Your instructions:
Restate every record word for word, without the pictures.

Records provided START

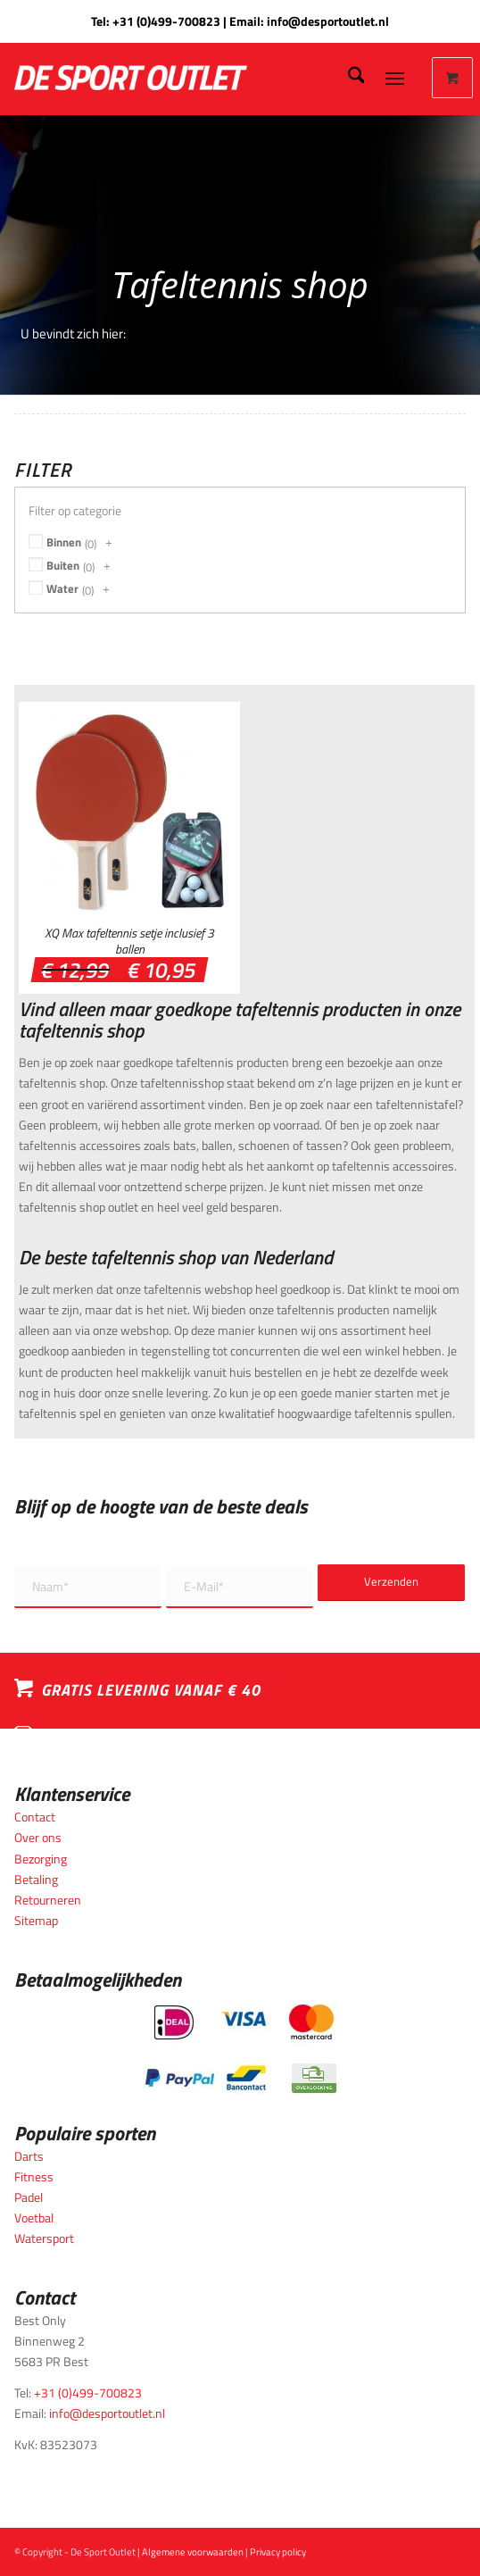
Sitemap (36, 1920)
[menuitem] (347, 77)
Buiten (62, 565)
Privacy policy (278, 2552)
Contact (34, 1816)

Records provided END

Response:
Sitemap (36, 1920)
[menuitem] (347, 77)
Buiten (62, 565)
Privacy policy (278, 2552)
Contact (34, 1816)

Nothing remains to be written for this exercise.